We start by listening
Before any academic work, we learn who your student is — and how they see themselves.
The first sessions are low-pressure conversations. Sharing interests, going on tangents, responding to slides or objects that take the pressure off direct interaction. But underneath the conversation, something specific is happening. We’re observing how your student actually functions — their skills, their independence, their comfort with other people — and comparing that to how they see themselves. A student who’s capable but doesn’t believe it looks very different from one who genuinely needs skill-building. That distinction changes everything about what comes next.
What we’re actually assessing
We call this passive diagnostics — learning about a student through natural interaction rather than formal testing. Research in Self-Determination Theory identifies three foundations that shape whether a student is motivated to learn: competency, independence, and connectedness. We observe all three in real time.

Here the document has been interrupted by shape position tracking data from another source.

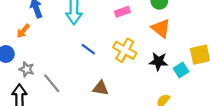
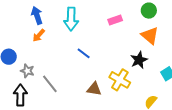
orange arrow: (23, 31) -> (39, 35), moved
yellow cross: (125, 50) -> (120, 80), moved
black star: (158, 61) -> (139, 60), moved, turned -30

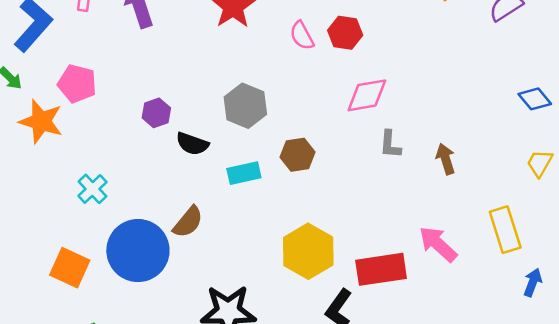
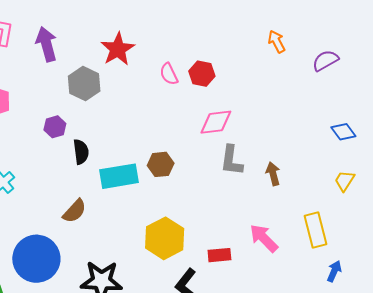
gray hexagon: (245, 106) -> (84, 84), moved
black semicircle: (192, 144) -> (81, 152), turned -120
gray L-shape: (390, 144) -> (231, 160), size x1.4
cyan rectangle: (244, 173) -> (119, 176), size x1.5
blue circle: (138, 251) -> (36, 259), moved
red rectangle: (381, 269) -> (219, 255), size x0.6

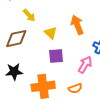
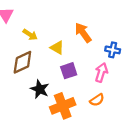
black star: (14, 72) -> (40, 89), moved, turned -30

But here’s what most approaches miss: we’re also listening for how the student perceives those same three things — their own sense of ability, autonomy, and belonging. Those two pictures often don’t match. A student might be highly capable but convinced they’re not. Or fiercely independent in some areas while completely dependent in others. Or socially connected at home but isolated at school. The gap between what’s real and what they believe is where the most important work begins.
We’re also searching for curiosity — what lights up when nobody’s watching, what questions they ask when they don’t think it counts. Parents can usually feel when something is off with their child’s motivation, even when they can’t name exactly what. Curiosity is the thread that connects to it.